2024/11/18
意識の定義はまだ定まっていない。私は、意識とは「自己が主観的に外界や内面(記憶)を知覚または認知でき、かつ判断できる状態で脳の活動によって生じる」と定義したい。
われわれの意識は、外界からの感覚や、内部の記憶とのやりとりで立ち上がる。当然、外からの感覚は、自らの感覚器を通して自分の脳内で知覚したものであるし、内部の記憶はすべて自分の記憶であることは自明である。そしてそれを材料に湧き上がる感情も、思考や判断もすべて主観が伴う。自分のモノでないという意識があるであろうか? 確かに、睡眠中やボーッとしているときや、ヨガや瞑想で無の心境に至っているならば、自分の意識というモノはないように思えるが、これは意識のレベルの問題ではないか。
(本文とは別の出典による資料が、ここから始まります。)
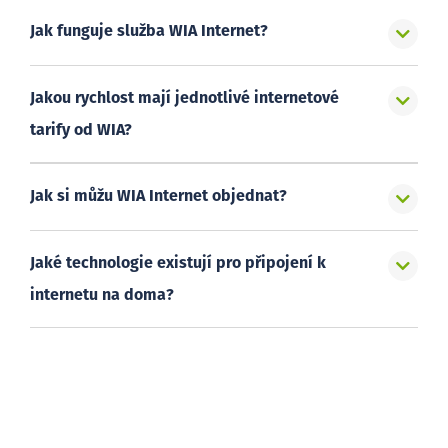
Jak funguje služba WIA Internet?
Jakou rychlost mají jednotlivé internetové
tarify od WIA?
Jak si můžu WIA Internet objednat?
Jaké technologie existují pro připojení k
internetu na doma?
皆さんも気がついているかもしれないが、意識は注意力や集中力とも関係する。意識は、身体中のさまざまな領域から送られてくる無数の情報がせめぎ合い、本来、脳は常にはち切れんばかりの状態にあるはずであるが、脳の中心部にある視床(すべての情報の中継点)という部位で、その時何に注意しているか、何に集中しているかで、必要な情報のみがふるいにかけられて統合することによって成り立つのである1)。
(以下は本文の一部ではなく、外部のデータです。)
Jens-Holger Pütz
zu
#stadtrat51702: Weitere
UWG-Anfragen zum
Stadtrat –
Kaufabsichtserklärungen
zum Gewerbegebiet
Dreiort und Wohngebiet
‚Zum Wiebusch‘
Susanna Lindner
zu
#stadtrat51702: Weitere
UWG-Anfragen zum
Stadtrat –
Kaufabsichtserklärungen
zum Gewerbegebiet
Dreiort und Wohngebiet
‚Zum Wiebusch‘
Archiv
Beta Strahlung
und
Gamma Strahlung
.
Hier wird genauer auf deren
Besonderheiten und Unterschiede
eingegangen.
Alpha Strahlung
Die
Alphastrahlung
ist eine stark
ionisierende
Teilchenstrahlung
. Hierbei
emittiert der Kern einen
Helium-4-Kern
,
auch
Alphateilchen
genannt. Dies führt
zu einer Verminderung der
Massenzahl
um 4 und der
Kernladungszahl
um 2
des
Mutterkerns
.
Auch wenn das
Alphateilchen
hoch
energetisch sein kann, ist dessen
サッカーでシュートコースが見えた瞬間、ストライカーの耳は観客の大声援を静寂化し、そのコースに蹴り込むことに集中するようなゾーンに入る。自分のシュート以外の感覚や情報はすべて、シャットアウトされている。意識の濃度が高密度に凝縮する。一方、日曜日の昼下がり、ボーッと庭を眺めているとき、意識は散漫として拡散している。意識の密度は薄い。このように、確かに意識は集中や注意と関係する。
ダ・ヴィンチ(da Vinci Surgical System)で手術をしているときは、過剰な視覚情報から瞬時に必要な情報を選択し、不必要な情報を瞬時に切り捨てられるように術野に集中しているし、どこを切っていくか、どこを切ってはいけないか注意をはらっている。肉眼では見えない部位も拡大視野で鮮明に見え、組織の剥離面も何層にも識別可能である。さらに、かような視覚情報から、触覚までも推測できるように意識は集中している。すなわち、集中力によって種々雑多で莫大な生体情報を取捨選択して、目の前のやるべきことに意識を集約するのである。ところが最初は意識して集中し始めたのに、いつのまにかその作業に没入していることがある。我を忘れて没入してしまうのである。自意識が外れて無意識の領域で作業するという状態である。いわゆるゾーンに入るということか。
ダ・ヴィンチの欠点は触覚(特に力覚)がないことと言われていて、この分野に新規参入する開発企業は、手術支援ロボットに触覚を付加させることが必須の課題となっている。個人的な見解を言わせてもらえれば、高度な視覚機能が付随した手術支援ロボットに、触覚(力覚)は不要である。むしろ視覚と触覚の情報過多で混乱が生じる危険性がある。また繊細な触覚が付随すると、硬い組織に針を正確に抜き差しする場合、組織に負けて、思い描いたように針を通せないような予感がする。
ヒトにおいては、モノの材質や質感に関しては脳内で視覚情報と触覚の情報処理はかなりの部分がオーバーラップしているのではないか?
1)アンデシュ・ハンセン(著),御舩由美子(訳):運動脳.p336,サンマーク出版,2022.